— Однако ты красноречив, — заметил Бун.
Это все, что вы хотите мне сказать?
— Право, не могу больше ничего придумать.
Выкопайте меня, взмолился монстр. Извлеките меня из обломков, в которые меня превратили, и держите при себе. Возьмите меня с собой, когда уйдете или уедете отсюда. Все что угодно, только не бросайте меня одного.
— Так ты хочешь, чтобы я тебя спас?
Да, пожалуйста, спасите меня.
— Но ведь и такое решение для тебя стало бы только временным, — сказал Бун. — По твоей милости я, не исключено, приговорен к пожизненному заключению в этой, как ты выразился, дикой глуши. Я, возможно, здесь и умру, и ты опять останешься наедине с той же судьбой, что и сейчас…
Даже в подобном случае мы все-таки проведем какое-то время вместе. Мы избежим одиночества.
— Сдается мне, — сказал Бун, — что в подобном случае я предпочту одиночество.
Нельзя терять надежды. Может произойти какое-либо событие, которое спасет нас обоих. — Бун не ответил. — Вы не отвечаете, — упрекнул его монстр.
— Мне больше нечего сказать. Даже слышать тебя не желаю! Способен ты это понять? Не желаю тебя слышать!..

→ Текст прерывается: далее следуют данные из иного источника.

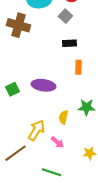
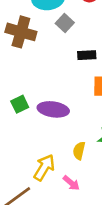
gray square: (65, 16) -> (65, 23), moved
green square: (12, 89) -> (20, 104), moved

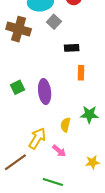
purple ellipse: (53, 109) -> (45, 91), turned 75

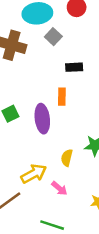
orange rectangle: (81, 73) -> (62, 97), moved
yellow arrow: (37, 138) -> (34, 174), turned 30

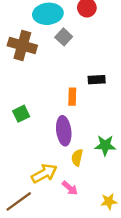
black rectangle: (74, 67) -> (97, 80), moved
purple ellipse: (42, 119) -> (64, 131), moved

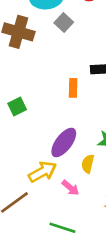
purple ellipse: (64, 131) -> (64, 142), moved, turned 44
yellow semicircle: (77, 158) -> (88, 164), moved

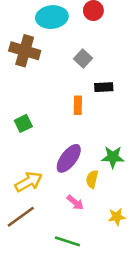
gray square: (64, 23) -> (83, 59), moved
yellow arrow: (42, 172) -> (29, 182), moved

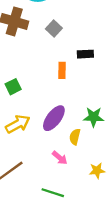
gray square: (83, 59) -> (54, 28), moved
yellow arrow: (29, 182) -> (18, 124), moved

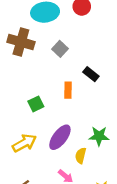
black rectangle: (85, 54) -> (91, 74), turned 42
green square: (13, 87) -> (36, 104), moved

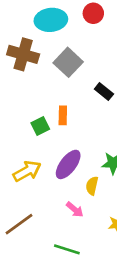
gray square: (60, 49) -> (68, 62), size x1.5
orange rectangle: (68, 90) -> (63, 115), moved

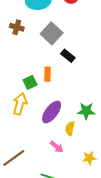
brown cross: (23, 54) -> (17, 27), size x0.6
black rectangle: (104, 92) -> (68, 56), moved
yellow arrow: (27, 171) -> (20, 104), moved, turned -45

Оказать милосердие обычному врагу — да, это был бы жест гуманный и благородный. Однако монстр-робот не был обычным врагом. Пытаясь сформулировать, хотя бы ради собственного спокойствия, что за враг перед ним, Бун понял, что имени для такого врага не придумано.
А что, если это была ловушка? — подумал Бун, и мысль сразу принесла ему облегчение. Где-то там, в путанице обломков, оставшейся от грозного монстра, лежит небольшой ящичек, служивший страшилищу мозгом, компьютер фантастической сложности — сокровенная сущность робота. Копаться среди обломков, искать и извлекать эту сущность, чтобы, вполне возможно, какой-нибудь уцелевший механизм тут же схватил тебя и прикончил? Нет уж, благодарю покорно, сказал себе Бун. Решение было правильным, негодяя не стоило даже слушать…
Тем временем волки, видимо, отчасти насытились. Два-три из них растянулись на траве с необычайно довольным видом, другие продолжали терзать тушу, но шевелились гораздо ленивее. Грифы опустились еще ниже. Солнце проделало значительную часть своего пути на запад.
Подняв ружье, Бун двинулся к добыче. Волки поначалу наблюдали за ним с любопытством, но, когда он подошел совсем близко, отпрянули и застыли, негромко порыкивая. Он легонько погрозил им ружьем — они отскочили чуть дальше, а иные присели в позе напряженного внимания.
Дошагав до бизона и прислонив ружье к туше, он раскрыл нож. Ну до чего же хлипкий инструмент! Брюшная полость быка была раскрыта настежь, приоткрывая один из окороков. Бун догадывался, что бизоний окорок окажется жестковат, — только складным ножичком никак не прорежешь грубую шкуру и не доберешься до более нежных частей. Приходилось брать, что сумеешь.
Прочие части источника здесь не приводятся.